| What you are asked to do |
Below are some entries; reproduce them exactly and leave every picture out.

Transcribed page contents:
===============

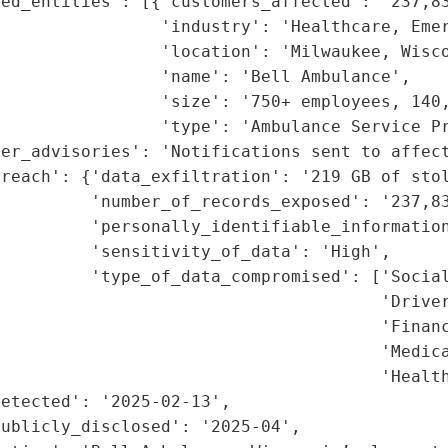
ed_entities': [{'customers_affected': '237,83
                'industry': 'Healthcare, Emer
                'location': 'Milwaukee, Wisco
                'name': 'Bell Ambulance',

                'size': '750+ employees, 140,
                'type': 'Ambulance Service Pr
er_advisories': 'Notifications sent to affect
reach': {'data_exfiltration': '219 GB of stol
         'number_of_records_exposed': '237,83
         'personally_identifiable_information
         'sensitivity_of_data': 'High',

         'type_of_data_compromised': ['Social
                                      'Driver
                                      'Financ
                                      'Medica
                                      'Health
etected': '2025-02-13',

ublicly_disclosed': '2025-04',
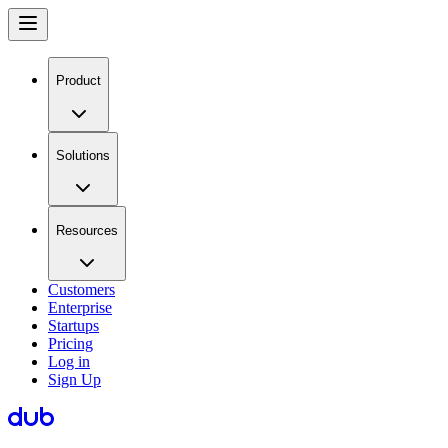
Product
Solutions
Resources
Customers
Enterprise
Startups
Pricing
Log in
Sign Up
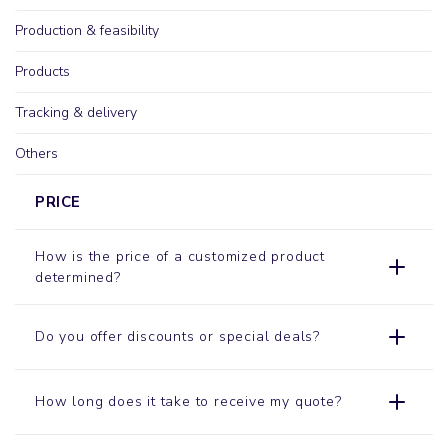
Production & feasibility
Products
Tracking & delivery
Others
PRICE
How is the price of a customized product
determined?
Do you offer discounts or special deals?
How long does it take to receive my quote?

===============

| Written response |
ed_entities': [{'customers_affected': '237,83
                'industry': 'Healthcare, Emer
                'location': 'Milwaukee, Wisco
                'name': 'Bell Ambulance',

                'size': '750+ employees, 140,
                'type': 'Ambulance Service Pr
er_advisories': 'Notifications sent to affect
reach': {'data_exfiltration': '219 GB of stol
         'number_of_records_exposed': '237,83
         'personally_identifiable_information
         'sensitivity_of_data': 'High',

         'type_of_data_compromised': ['Social
                                      'Driver
                                      'Financ
                                      'Medica
                                      'Health
etected': '2025-02-13',

ublicly_disclosed': '2025-04',
Product
Solutions
Resources
Customers
Enterprise
Startups
Pricing
Log in
Sign Up
Production & feasibility
Products
Tracking & delivery
Others
PRICE
How is the price of a customized product
determined?
Do you offer discounts or special deals?
How long does it take to receive my quote?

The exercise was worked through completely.